Lines from the line with "Черноземья - городе Воронеже, однако доставку" to the line with "valores que podem" in the entries below, and only those, must be output exactly, with both ends included.

Dataset entries

-------------------------

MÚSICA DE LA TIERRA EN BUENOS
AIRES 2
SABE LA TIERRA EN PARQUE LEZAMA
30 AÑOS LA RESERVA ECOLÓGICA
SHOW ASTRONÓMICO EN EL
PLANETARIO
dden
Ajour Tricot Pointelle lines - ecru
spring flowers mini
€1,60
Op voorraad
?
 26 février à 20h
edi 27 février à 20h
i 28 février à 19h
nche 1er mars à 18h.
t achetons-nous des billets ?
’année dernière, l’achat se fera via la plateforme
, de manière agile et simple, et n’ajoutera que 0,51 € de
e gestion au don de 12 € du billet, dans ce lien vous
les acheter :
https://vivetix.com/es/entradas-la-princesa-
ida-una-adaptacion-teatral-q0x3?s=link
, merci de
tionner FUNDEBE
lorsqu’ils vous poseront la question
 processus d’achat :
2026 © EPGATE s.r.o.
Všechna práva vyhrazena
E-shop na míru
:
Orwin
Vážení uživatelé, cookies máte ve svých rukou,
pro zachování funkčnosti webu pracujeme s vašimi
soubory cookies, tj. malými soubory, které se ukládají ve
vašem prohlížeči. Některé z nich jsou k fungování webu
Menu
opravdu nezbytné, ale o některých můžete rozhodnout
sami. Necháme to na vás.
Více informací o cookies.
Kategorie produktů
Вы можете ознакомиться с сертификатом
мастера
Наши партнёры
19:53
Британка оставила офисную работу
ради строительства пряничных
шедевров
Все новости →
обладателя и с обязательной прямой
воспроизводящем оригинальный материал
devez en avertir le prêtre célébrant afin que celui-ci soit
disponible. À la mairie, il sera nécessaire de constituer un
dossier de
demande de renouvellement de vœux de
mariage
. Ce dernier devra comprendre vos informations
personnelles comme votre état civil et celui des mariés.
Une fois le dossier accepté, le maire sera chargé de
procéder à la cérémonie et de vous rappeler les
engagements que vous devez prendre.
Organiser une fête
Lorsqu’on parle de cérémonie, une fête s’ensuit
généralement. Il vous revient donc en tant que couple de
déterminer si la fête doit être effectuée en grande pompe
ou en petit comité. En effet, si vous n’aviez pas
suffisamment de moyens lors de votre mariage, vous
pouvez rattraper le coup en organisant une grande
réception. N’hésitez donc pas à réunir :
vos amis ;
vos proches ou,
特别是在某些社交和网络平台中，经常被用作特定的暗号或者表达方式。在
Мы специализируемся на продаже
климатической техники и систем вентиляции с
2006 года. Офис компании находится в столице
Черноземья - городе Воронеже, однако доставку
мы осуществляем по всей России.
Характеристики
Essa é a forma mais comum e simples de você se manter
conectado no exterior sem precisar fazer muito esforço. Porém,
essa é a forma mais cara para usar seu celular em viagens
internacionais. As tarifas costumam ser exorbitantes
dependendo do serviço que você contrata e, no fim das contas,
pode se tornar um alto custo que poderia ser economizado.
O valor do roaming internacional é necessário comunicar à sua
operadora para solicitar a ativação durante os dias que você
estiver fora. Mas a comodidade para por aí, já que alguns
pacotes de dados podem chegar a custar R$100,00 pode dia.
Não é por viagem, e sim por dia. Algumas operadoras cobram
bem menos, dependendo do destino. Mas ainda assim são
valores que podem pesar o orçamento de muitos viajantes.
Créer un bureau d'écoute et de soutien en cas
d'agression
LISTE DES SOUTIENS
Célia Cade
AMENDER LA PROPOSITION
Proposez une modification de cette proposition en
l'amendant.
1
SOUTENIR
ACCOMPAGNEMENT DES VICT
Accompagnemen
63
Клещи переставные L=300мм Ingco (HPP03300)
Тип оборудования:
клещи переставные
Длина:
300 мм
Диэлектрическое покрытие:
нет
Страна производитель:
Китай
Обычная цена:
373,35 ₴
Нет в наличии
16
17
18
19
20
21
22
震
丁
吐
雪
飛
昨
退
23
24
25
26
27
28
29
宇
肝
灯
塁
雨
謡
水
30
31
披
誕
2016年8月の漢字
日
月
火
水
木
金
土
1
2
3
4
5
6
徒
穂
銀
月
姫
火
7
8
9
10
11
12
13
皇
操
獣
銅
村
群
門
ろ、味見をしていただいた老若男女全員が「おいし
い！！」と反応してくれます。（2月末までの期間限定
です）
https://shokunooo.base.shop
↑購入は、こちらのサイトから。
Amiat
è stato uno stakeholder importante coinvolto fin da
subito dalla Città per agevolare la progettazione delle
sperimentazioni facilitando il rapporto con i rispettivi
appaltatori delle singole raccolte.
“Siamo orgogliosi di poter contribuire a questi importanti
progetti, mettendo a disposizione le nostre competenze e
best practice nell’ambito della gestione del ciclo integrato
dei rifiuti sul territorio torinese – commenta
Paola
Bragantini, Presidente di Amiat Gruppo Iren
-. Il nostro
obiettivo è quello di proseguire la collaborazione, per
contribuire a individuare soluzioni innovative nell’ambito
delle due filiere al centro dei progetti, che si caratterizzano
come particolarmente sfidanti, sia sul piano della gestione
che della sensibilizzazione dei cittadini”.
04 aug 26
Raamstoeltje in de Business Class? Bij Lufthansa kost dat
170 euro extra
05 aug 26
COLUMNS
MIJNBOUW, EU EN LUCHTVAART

-------------------------

• _RESULT OF THE EXERCISE_:
Черноземья - городе Воронеже, однако доставку
мы осуществляем по всей России.
Характеристики
Essa é a forma mais comum e simples de você se manter
conectado no exterior sem precisar fazer muito esforço. Porém,
essa é a forma mais cara para usar seu celular em viagens
internacionais. As tarifas costumam ser exorbitantes
dependendo do serviço que você contrata e, no fim das contas,
pode se tornar um alto custo que poderia ser economizado.
O valor do roaming internacional é necessário comunicar à sua
operadora para solicitar a ativação durante os dias que você
estiver fora. Mas a comodidade para por aí, já que alguns
pacotes de dados podem chegar a custar R$100,00 pode dia.
Não é por viagem, e sim por dia. Algumas operadoras cobram
bem menos, dependendo do destino. Mas ainda assim são
valores que podem pesar o orçamento de muitos viajantes.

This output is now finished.